When I was a student I used to trampoline a bit. When I got to the stage of twisting somersaults, I used to get a bit lost up there in the air, and land in rather distressing ways (to both me and anyone watching). Our guru, the wonderfully elegant and controlled Pete (also an o-so glamorous PhD student), worried about my safety, stepped in and offered a demo. I watched a few moves; and then asked him to talk me though it. “It’s easy” he said – bounce – “watch this next twist” – bounce – “all you do is take it up” – bounce – “and wrap it” – bounce and twisting straightback somersault, flawlessly landed. Of course I was none-the wiser; what sounds so simple in words is impossible to master or even really grasp without spending deep and extensive time on the details of the task. What does “wrap it” mean? What does it mean for the rate of rotation, the straightness of the back, the thrust of the hips, the direction of sight, and the throw of the arms?
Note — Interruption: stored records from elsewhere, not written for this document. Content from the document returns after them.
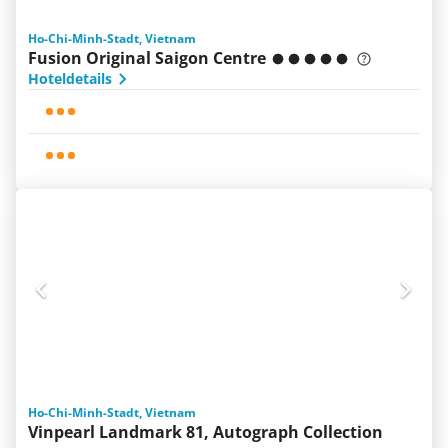
Ho-Chi-Minh-Stadt, Vietnam
Fusion Original Saigon Centre
Hoteldetails
Ho-Chi-Minh-Stadt, Vietnam
Vinpearl Landmark 81, Autograph Collection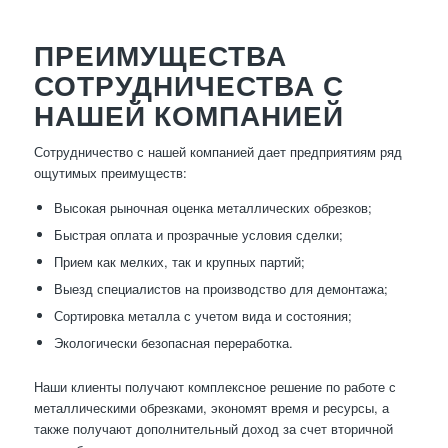
ПРЕИМУЩЕСТВА
СОТРУДНИЧЕСТВА С
НАШЕЙ КОМПАНИЕЙ
Сотрудничество с нашей компанией дает предприятиям ряд
ощутимых преимуществ:
Высокая рыночная оценка металлических обрезков;
Быстрая оплата и прозрачные условия сделки;
Прием как мелких, так и крупных партий;
Выезд специалистов на производство для демонтажа;
Сортировка металла с учетом вида и состояния;
Экологически безопасная переработка.
Наши клиенты получают комплексное решение по работе с
металлическими обрезками, экономят время и ресурсы, а
также получают дополнительный доход за счет вторичной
Much the same can be said of many things. Of course I am thinking about teaching. I am often asked by people thinking of joining the profession if I can recommend courses, which I willingly do. Occasionally though, I get a request from someone who asks if I can consider their experience in programming, or finance, or manufacturing, as equivalent to certification and experience. That seems to me to be like a skilled footballer thinking he can join a trampoline team because he can play a blinder in midfield (of course it goes in other directions too – a teacher thinking his years with grade 9 make him ready to place derivative trades in emerging Namibian Bio-tech would be equally mistaken).
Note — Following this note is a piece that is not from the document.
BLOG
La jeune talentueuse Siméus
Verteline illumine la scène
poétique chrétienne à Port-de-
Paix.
So this is a plea for recognition – because teaching sounds relatively easy. And we’ve all been to school, so we know a bit about it right? But I suggest that the term teaching is very much like wrap it. Simple sounding – but when you look at “teaching students” and unpack it, you end up asking things like: Where do I stand when they enter? With what tone and body stance do I greet them? How do I create a supportive but demanding atmosphere? How much should I recap the previous lesson? How do I cater for the student with limited English? Or the one whose parents are splitting up? Or the one whose tutor taught the topic to him yesterday? How do I address the one who did not do her homework in a way that signals to others that that’s not OK, bit that is also supportive? What about the one whose mental health is a worry, and who was away last lesson? When someone arrives late, do I help them, ignoring the others, or just let them flounder for a bit? And what’s the best way of crafting an activity to get at the difference between validity and truth? (one that allows access to the strugglers, but stretches the swiftest)?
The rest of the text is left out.